Advertisement

Together in a Lifetime of Activism : For Polish Couple, Struggle Came Early

Share
Times Staff Writer

Zbigniew Romaszewski was born in Warsaw in 1940--not a great time to be alive in this city. In 1945, after a year’s detention, he and his mother were released from the Gross-Rosen concentration camp, near what is now the city of Wroclaw. His earliest memories are of apocalypse and mercy.
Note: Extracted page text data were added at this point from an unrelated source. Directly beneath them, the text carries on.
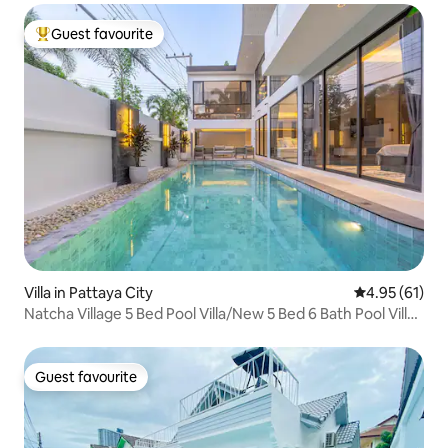
Guest favourite
Top guest favourite
Villa in Pattaya City
4.95 out of 5
4.95 (61)
Natcha Village 5 Bed Pool Villa/New 5 Bed 6 Bath Pool Villa
in the Center of Pattaya
Guest favourite
Guest favourite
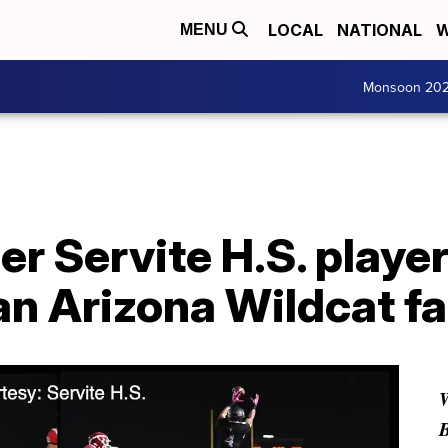
LOCAL
NATIONAL
W
MENU
Monsoon 20
r Servite H.S. player
an Arizona Wildcat f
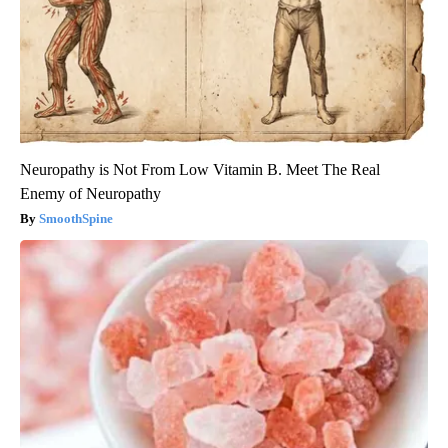
Neuropathy is Not From Low Vitamin B. Meet The Real
Enemy of Neuropathy
SmoothSpine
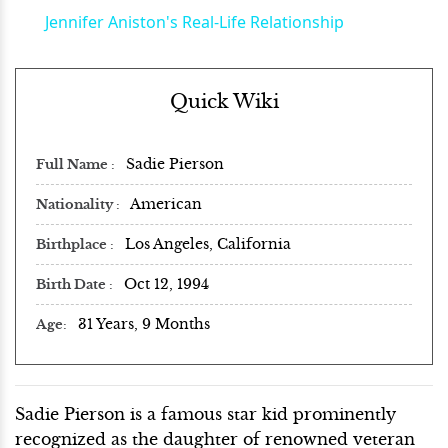
Jennifer Aniston's Real-Life Relationship
Quick Wiki
Sadie Pierson
Full Name
American
Nationality
Los Angeles, California
Birthplace
Oct 12, 1994
Birth Date
31 Years, 9 Months
Age
Sadie Pierson is a famous star kid prominently
recognized as the daughter of renowned veteran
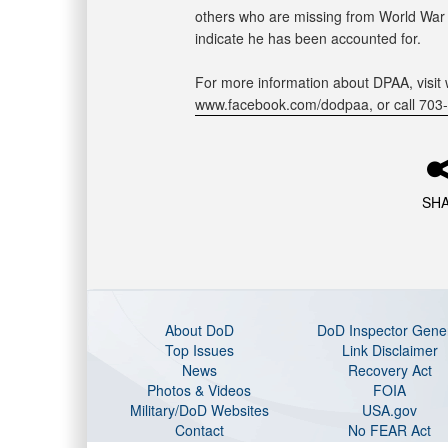
others who are missing from World War II
indicate he has been accounted for.
For more information about DPAA, visit 
www.facebook.com/dodpaa, or call 703
SH
About DoD
DoD Inspector Gene
Top Issues
Link Disclaimer
News
Recovery Act
Photos & Videos
FOIA
Military/DoD Websites
USA.gov
Contact
No FEAR Act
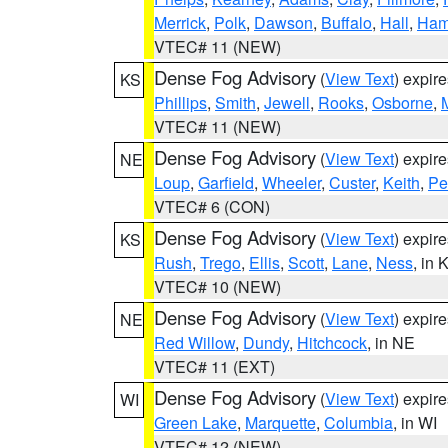
Merrick
,
Polk
,
Dawson
,
Buffalo
,
Hall
,
Ham
VTEC# 11 (NEW)
Dense Fog Advisory
(
View Text
) expir
KS
Phillips
,
Smith
,
Jewell
,
Rooks
,
Osborne
,
M
VTEC# 11 (NEW)
Dense Fog Advisory
(
View Text
) expir
NE
Loup
,
Garfield
,
Wheeler
,
Custer
,
Keith
,
Pe
VTEC# 6 (CON)
Dense Fog Advisory
(
View Text
) expir
KS
Rush
,
Trego
,
Ellis
,
Scott
,
Lane
,
Ness
, in 
VTEC# 10 (NEW)
Dense Fog Advisory
(
View Text
) expir
NE
Red Willow
,
Dundy
,
Hitchcock
, in NE
VTEC# 11 (EXT)
Dense Fog Advisory
(
View Text
) expir
WI
Green Lake
,
Marquette
,
Columbia
, in WI
VTEC# 12 (NEW)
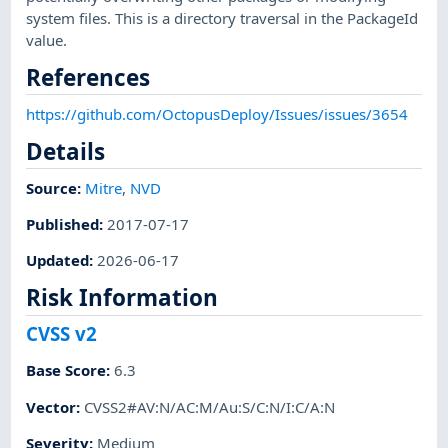
system files. This is a directory traversal in the PackageId
value.
References
https://github.com/OctopusDeploy/Issues/issues/3654
Details
Source:
Mitre
,
NVD
Published
:
2017-07-17
Updated
:
2026-06-17
Risk Information
CVSS v2
Base Score
:
6.3
Vector
:
CVSS2#AV:N/AC:M/Au:S/C:N/I:C/A:N
Severity
:
Medium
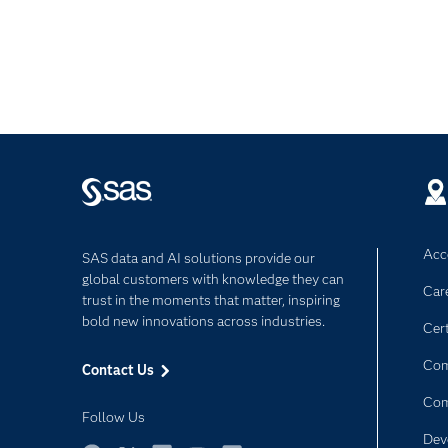
Acce
SAS data and AI solutions provide our
global customers with knowledge they can
Car
trust in the moments that matter, inspiring
bold new innovations across industries.
Cert
Com
Contact Us
Co
Follow Us
Dev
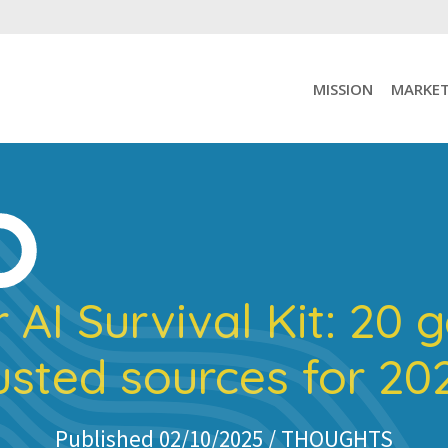
MISSION
MARKET
 AI Survival Kit: 20 
usted sources for 2
Published 02/10/2025 /
THOUGHTS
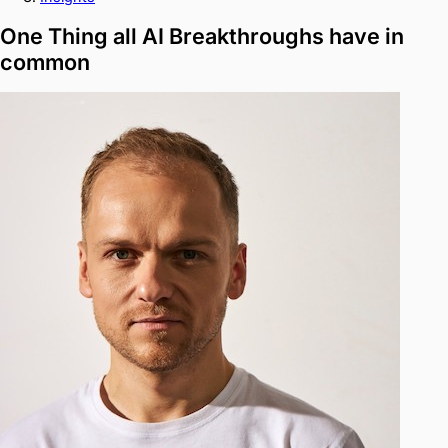
One Thing all AI Breakthroughs have in
common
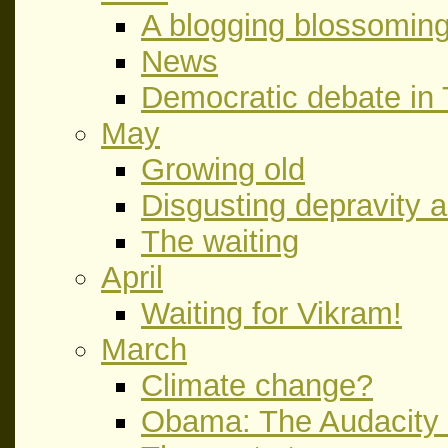
A blogging blossoming
News
Democratic debate in
May
Growing old
Disgusting depravity 
The waiting
April
Waiting for Vikram!
March
Climate change?
Obama: The Audacity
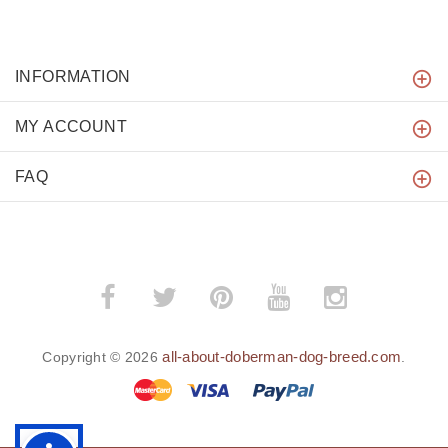
INFORMATION
MY ACCOUNT
FAQ
all-about-doberman-dog-breed.com
Copyright © 2026
.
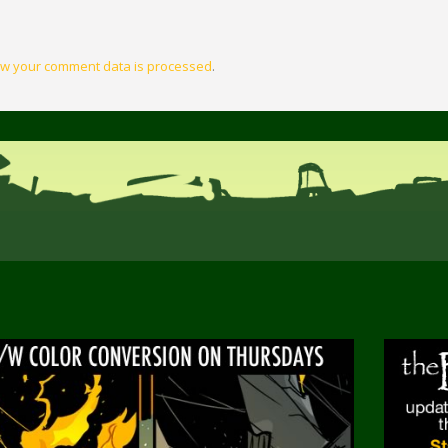
w your comment data is processed
.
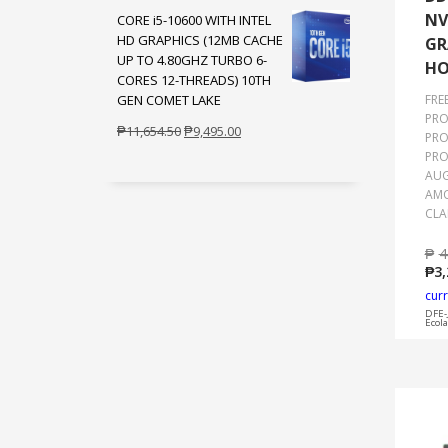
NV
CORE i5-10600 WITH INTEL
was:
is:
HD GRAPHICS (12MB CACHE
GR
₱654.50.
₱495.00.
UP TO 4.80GHZ TURBO 6-
HO
CORES 12-THREADS) 10TH
GEN COMET LAKE
FRE
PRO
Original
Current
₱
11,654.50
₱
9,495.00
PRO
price
price
PRO
was:
is:
AUG
AMO
₱11,654.50.
₱9,495.00.
CLA
₱
4
₱
3,
curr
DFE-
Ecol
“I was very young,” he said, “so what I remember is like snapshots only. I remember our house burning in Warsaw, during the uprising, with my toys inside. I remember the awful stench of the latrines at Gross-Rosen. And I remember, when the Americans liberated the camp, the wonderful taste of rice cooked with milk, and bean soup.”

Children of Poland

Zofia Romaszewski, his wife, was born the same year and into the same caldron. She remembers, around the age of 4, being lost on a train. Like all Polish children of that age and in that time, she had memorized the names and addresses of relatives and, with the help of strangers, she found her way to the home of an aunt, who cared for her until the war’s end.

Advertisement

Such beginnings, it would seem, prepared the Romaszewskis for a life of political activism, for their deep involvement with the Solidarity independent trade union movement, for the months of underground hiding followed by months of jail, 35 years later.

Fire, Hunger and Horror

But it is probably better to think of those earlier years of fire, hunger and horror as a backdrop for what was to follow, for it was during the aftermath of World War II and the imposition of Stalin’s communism on Poland that the real seeds of a life in opposition were sown.

“In Poland, starting at age 7 or 8, your political views become definite,” Romaszewski said last week. “You see this system does not fit Poland and you are opposed to it.”

Last week, the Romaszewskis were honored for that credo, which guides them still in an uphill battle to defend hundreds of Polish workers and citizens in a variety of grievances against unfair factory managements, police brutality and government oppression--in short, to right some of the wrongs in a system that does not fit.

The award, to both Romaszewskis, came from Stanford University’s Aurora Foundation, to honor their activities on behalf of human rights in Poland. The award, which carries a grant of $50,000 for each of them, was accepted on their behalf by Nobel laureate Czeslaw Milosz, considered Poland’s greatest living poet. They say they plan to use the money to continue their human rights activities.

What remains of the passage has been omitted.